*** Opening of SUPPLIED ENTRIES ***
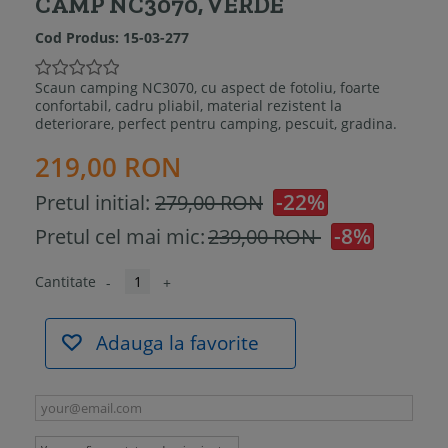
CAMP NC3070, VERDE
Cod Produs:
15-03-277
Scaun camping NC3070, cu aspect de fotoliu, foarte
confortabil, cadru pliabil, material rezistent la
deteriorare, perfect pentru camping, pescuit, gradina.
219,00 RON
-22%
Pretul initial:
279,00 RON
-8%
Pretul cel mai mic:
239,00 RON
Cantitate
-
+
Adauga la favorite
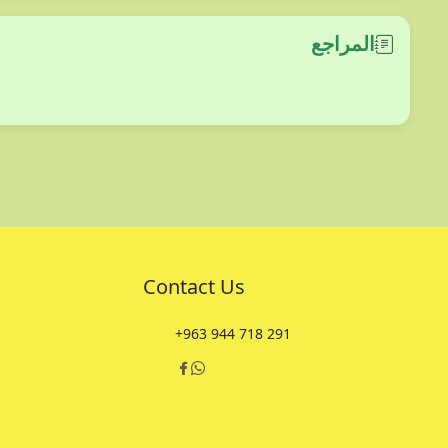
المراجع
Contact Us
+963 944 718 291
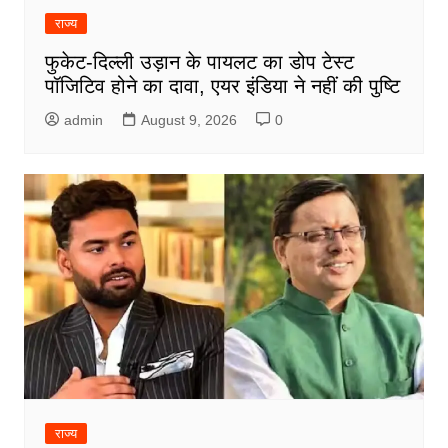
राज्य
फुकेट-दिल्ली उड़ान के पायलट का डोप टेस्ट
पॉजिटिव होने का दावा, एयर इंडिया ने नहीं की पुष्टि
admin
August 9, 2026
0
राज्य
*** Close of SUPPLIED ENTRIES ***
(WHAT TO WORK ON) Return all entries preceding this task exactly as they stand, leaving any picture out.

(SOLUTION TO THIS EXERCISE)
CAMP NC3070, VERDE
Cod Produs:
15-03-277
Scaun camping NC3070, cu aspect de fotoliu, foarte
confortabil, cadru pliabil, material rezistent la
deteriorare, perfect pentru camping, pescuit, gradina.
219,00 RON
-22%
Pretul initial:
279,00 RON
-8%
Pretul cel mai mic:
239,00 RON
Cantitate
-
+
Adauga la favorite
المراجع
Contact Us
+963 944 718 291
राज्य
फुकेट-दिल्ली उड़ान के पायलट का डोप टेस्ट
पॉजिटिव होने का दावा, एयर इंडिया ने नहीं की पुष्टि
admin
August 9, 2026
0
राज्य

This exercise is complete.